The charity added that a recent ramping-up of US drone strikes undermined his words on setting “prudent limits” for their use. Five years and one week on from his 2009 promise to close Guantánamo, the President used his annual address to blame the delay on Congressional blockage.
In fact, the recent National Defense Authorization Act (NDAA) removed significant obstacles to transferring cleared detainees out of the prison, including a requirement that countries in which detainees can be resettled obtain special certification.155 men remain in Guantánamo, 77 of whom have been cleared for release. According to information provided by the men to their lawyers at Reprieve, 16 are being force-fed up to twice a day. More are thought to be on hunger strike.
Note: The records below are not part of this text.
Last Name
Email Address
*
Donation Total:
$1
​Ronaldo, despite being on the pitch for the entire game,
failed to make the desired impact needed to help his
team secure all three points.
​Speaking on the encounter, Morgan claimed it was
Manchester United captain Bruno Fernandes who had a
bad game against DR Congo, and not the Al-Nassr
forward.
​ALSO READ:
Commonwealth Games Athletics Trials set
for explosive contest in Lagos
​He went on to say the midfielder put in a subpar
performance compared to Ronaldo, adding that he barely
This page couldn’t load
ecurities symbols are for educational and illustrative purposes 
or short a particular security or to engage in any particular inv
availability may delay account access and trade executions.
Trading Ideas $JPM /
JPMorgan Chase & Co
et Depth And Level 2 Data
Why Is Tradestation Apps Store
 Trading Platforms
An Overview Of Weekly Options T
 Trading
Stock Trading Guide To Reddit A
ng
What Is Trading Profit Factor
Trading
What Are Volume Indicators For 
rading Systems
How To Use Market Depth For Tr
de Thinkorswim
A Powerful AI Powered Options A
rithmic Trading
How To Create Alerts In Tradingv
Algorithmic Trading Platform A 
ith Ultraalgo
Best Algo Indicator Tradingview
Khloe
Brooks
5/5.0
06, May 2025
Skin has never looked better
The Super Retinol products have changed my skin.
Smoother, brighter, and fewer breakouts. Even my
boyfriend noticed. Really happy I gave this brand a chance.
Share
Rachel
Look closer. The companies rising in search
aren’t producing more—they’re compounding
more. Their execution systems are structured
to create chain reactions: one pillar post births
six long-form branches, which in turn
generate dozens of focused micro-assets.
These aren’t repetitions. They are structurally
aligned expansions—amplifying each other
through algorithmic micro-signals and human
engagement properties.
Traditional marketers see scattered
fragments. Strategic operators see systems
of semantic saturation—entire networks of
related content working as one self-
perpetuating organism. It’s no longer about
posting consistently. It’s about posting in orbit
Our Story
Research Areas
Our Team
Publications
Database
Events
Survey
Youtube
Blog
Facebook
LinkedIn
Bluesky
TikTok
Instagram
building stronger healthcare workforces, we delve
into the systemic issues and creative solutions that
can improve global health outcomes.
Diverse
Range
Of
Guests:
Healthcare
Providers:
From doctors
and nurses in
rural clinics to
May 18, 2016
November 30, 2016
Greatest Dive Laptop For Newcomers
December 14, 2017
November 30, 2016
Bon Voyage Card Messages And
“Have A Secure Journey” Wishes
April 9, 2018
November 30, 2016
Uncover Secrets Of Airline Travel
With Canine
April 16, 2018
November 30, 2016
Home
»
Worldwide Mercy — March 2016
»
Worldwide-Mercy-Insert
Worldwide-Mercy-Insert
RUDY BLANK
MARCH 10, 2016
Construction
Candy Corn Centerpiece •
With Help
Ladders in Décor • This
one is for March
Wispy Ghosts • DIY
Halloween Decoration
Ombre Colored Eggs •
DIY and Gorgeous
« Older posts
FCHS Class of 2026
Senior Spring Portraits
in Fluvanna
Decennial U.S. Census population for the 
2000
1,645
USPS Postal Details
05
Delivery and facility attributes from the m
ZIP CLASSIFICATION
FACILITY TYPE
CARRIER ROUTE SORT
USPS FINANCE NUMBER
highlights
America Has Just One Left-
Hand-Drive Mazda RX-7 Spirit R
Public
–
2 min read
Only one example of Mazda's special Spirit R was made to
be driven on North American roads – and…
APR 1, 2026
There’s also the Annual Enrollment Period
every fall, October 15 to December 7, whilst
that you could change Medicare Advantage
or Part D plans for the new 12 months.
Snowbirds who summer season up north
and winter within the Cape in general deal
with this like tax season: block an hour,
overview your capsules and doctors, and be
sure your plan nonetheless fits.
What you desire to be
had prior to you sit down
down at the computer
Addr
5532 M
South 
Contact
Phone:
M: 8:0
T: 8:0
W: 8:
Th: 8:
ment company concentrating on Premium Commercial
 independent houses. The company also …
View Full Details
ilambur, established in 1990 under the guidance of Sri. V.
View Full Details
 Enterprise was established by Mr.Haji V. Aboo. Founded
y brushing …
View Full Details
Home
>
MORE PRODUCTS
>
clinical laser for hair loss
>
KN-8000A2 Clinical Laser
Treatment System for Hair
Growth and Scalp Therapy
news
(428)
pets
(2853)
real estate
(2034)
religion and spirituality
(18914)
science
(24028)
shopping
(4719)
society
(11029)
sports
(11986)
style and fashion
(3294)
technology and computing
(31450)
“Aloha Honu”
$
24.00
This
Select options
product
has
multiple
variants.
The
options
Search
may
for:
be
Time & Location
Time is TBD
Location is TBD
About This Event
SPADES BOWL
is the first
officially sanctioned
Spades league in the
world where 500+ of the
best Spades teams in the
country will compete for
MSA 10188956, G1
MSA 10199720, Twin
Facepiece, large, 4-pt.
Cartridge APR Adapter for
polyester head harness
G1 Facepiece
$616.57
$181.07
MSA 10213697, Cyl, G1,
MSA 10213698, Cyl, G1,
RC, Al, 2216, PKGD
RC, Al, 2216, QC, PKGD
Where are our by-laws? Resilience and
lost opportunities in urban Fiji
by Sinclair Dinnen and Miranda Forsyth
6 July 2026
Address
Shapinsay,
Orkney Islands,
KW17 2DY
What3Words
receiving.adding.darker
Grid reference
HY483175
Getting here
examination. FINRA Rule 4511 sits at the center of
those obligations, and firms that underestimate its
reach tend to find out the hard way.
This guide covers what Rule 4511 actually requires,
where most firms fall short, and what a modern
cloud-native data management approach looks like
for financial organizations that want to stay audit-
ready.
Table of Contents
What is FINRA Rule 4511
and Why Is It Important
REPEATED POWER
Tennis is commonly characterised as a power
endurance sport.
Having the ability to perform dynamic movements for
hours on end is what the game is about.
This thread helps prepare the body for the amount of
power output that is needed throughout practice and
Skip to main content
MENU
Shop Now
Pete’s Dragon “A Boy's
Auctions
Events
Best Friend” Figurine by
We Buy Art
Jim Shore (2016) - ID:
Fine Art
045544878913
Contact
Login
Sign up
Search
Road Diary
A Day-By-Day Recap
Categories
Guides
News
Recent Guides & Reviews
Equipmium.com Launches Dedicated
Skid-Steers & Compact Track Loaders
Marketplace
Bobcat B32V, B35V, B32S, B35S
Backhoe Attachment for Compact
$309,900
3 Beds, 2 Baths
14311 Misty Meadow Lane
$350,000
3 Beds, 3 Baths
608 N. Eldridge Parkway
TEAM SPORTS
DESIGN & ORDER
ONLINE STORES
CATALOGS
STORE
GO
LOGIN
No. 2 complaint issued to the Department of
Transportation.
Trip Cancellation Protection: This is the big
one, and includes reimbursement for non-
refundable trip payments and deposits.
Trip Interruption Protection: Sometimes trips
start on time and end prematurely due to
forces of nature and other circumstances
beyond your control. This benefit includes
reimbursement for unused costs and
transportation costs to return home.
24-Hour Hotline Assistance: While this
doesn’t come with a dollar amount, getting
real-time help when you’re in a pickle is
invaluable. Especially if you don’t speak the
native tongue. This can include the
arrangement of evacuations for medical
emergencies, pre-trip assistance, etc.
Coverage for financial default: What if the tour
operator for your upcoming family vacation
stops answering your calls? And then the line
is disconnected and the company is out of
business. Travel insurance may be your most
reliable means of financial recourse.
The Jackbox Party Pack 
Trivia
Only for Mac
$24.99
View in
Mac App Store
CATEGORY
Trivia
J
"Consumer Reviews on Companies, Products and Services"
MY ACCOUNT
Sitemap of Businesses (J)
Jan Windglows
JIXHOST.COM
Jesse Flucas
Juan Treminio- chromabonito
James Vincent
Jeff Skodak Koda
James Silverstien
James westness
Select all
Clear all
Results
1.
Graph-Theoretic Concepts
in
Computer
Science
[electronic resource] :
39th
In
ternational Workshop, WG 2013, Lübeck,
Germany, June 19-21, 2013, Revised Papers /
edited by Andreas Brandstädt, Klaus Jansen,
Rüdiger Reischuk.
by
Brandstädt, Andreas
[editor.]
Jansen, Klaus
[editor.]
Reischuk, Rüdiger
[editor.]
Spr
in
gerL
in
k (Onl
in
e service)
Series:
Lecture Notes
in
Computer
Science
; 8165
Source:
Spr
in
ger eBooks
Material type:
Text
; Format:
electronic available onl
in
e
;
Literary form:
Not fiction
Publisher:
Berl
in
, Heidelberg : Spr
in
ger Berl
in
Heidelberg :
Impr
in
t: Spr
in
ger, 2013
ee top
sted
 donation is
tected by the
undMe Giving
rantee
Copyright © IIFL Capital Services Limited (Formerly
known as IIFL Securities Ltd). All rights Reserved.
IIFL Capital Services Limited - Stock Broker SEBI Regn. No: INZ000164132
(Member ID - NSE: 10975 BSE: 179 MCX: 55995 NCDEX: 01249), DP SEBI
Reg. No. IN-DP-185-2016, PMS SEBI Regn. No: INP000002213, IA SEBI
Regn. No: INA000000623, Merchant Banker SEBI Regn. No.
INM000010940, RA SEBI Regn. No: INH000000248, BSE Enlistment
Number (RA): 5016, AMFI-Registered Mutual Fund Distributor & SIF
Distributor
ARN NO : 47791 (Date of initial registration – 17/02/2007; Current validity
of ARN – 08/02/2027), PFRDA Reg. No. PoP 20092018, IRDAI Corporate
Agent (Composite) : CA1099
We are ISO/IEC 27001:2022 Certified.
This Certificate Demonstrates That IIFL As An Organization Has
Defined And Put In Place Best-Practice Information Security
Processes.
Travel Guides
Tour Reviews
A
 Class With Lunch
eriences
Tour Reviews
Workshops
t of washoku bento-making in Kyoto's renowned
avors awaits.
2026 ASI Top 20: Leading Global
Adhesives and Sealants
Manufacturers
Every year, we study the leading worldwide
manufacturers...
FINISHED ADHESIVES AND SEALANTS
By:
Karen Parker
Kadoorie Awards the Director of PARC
Katie Taylor, an investigator on Reprieve’s Guantánamo team said:“The President’s call for Guantánamo to be closed within the year is of course welcome. But the reality is that he already has the powers to release cleared detainees, such as Shaker Aamer – a UK resident whose return has been called for by Britain’s Prime Minister.
“President Obama has found it convenient to blame Congress for his inaction, but this excuse will no longer wash. He needs to take immediate steps to ensure the release of cleared detainees – who make up more than half the population at the prison – and bring the US’ detention regime under the rule of law.”
Responding to the President’s claim to have imposed “prudent” limits on the use of drones, Taylor cited a recent ramping-up of drones strikes in Yemen, including a recent strike (PDF) on a wedding party that killed 12 civilians and injured 14.
“The fact that innocent people attending a wedding can be targeted and killed shows that whatever limits President Obama has placed on the drone programme are absolutely inadequate.”